General Features of Personal Data Protection Rules and Procedures
The Egyptian Personal Data Protection Law has set out a number of Rules and Procedures pertaining to protecting Personal Data in general. The said Rules and Procedures shall apply to all authorities and entities that handle Personal Data as long as they are not exempted by Law. Thus, all platforms and companies that handle Personal Data and sensitive Personal Data shall comply with the Personal Data Protection Rules and Procedures that are stipulated by the Law. Following is a summary of said rules and procedures:
- The right to be notified of any breach or violation. The provisions of Article 2 of the Data Protection Law stipulate the users’ right to be notified and informed of any breach or violation of their Personal Data. Article 7 pertaining to the Controller’s and Processor’s obligations stipulates that the Data Protection Center only, not the data owner, shall be notified of any breach or violation of data within 72 hours. In case such breach or violation is related to National Security considerations, the Center shall be notified promptly. The Center in any case thereof shall notify the National Security Authorities of the event promptly.
- The right to be informed about the purposes of collecting data and reasons for processing such. The provisions of Article 2 of the Data Protection Law govern the users’ rights to know, review, access, and obtain their Personal Data held by any Data Holder, Controller, or Processor.
- The Rules and Procedures pertaining to giving access to, deleting, and editing the Personal Data. Giving users access to the data held by the Controller, Processor, or Holder is an important step towards granting users different rights to delete, correct, or edit the data and being informed of the reason for data collection and processing.
Cross-Border Personal Data Transfer
The Egyptian Personal Data Protection Law does not specify clear minimum standards to abide by in Cross-Border Personal Data Transfer, whether to governmental entities, companies, or organizations outside Egypt. Instead, by virtue of Article 14, the Data Protection Law has set out two conditions for transferring and giving access to data across borders:
- First: the minimum protection level stipulated by Egyptian Law.
- Second: a permit obtained from the Data Protection Center to transfer data to foreign parties.
The scope of service providers’ responsibility and the violation consequences thereof
The Personal Data Protection Law sets forth the responsibility of service providers, apart from the obligations of the Processor or the Controller stipulated by the Law. These responsibilities are as follows:
- Providing what is necessary to ensure the service provider’s compliance with the provisions of the Law and giving access to the Data Protection Center for inspection and control.
- Reporting any breach or violation of the Personal Data at its disposal to the Center within 72 hours. In case such breach or violation is related to National Security considerations, the report shall be filed promptly.

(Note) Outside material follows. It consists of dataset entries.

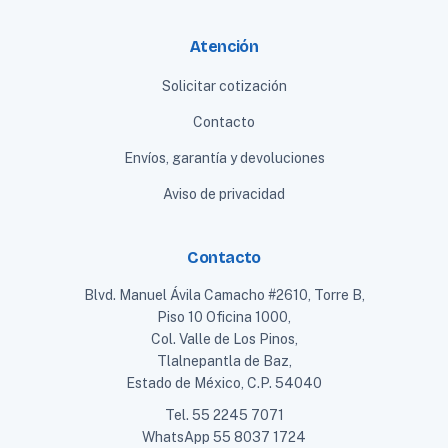
Atención
Solicitar cotización
Contacto
Envíos, garantía y devoluciones
Aviso de privacidad
Contacto
Blvd. Manuel Ávila Camacho #2610, Torre B,
Piso 10 Oficina 1000,
Col. Valle de Los Pinos,
Tlalnepantla de Baz,
Estado de México, C.P. 54040
Tel.
55 2245 7071
WhatsApp
55 8037 1724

- The legal representative of the artificial person, whether the Controller or the Processor, shall assign a competent employee to be responsible for protecting the Personal Data inside its legal entity and personnel structure. This employee shall be registered in the Data Protection Officers register at the Center.
- Violating the obligations and responsibilities is punishable by Law, especially if the violations are related to disclosing data, denying data disclosure requests or violating the provisions of electronic marketing. In such cases, the service providers shall incur penalties ranging from fifty thousand to five million Egyptian pounds or be sentenced to imprisonment for up to three years.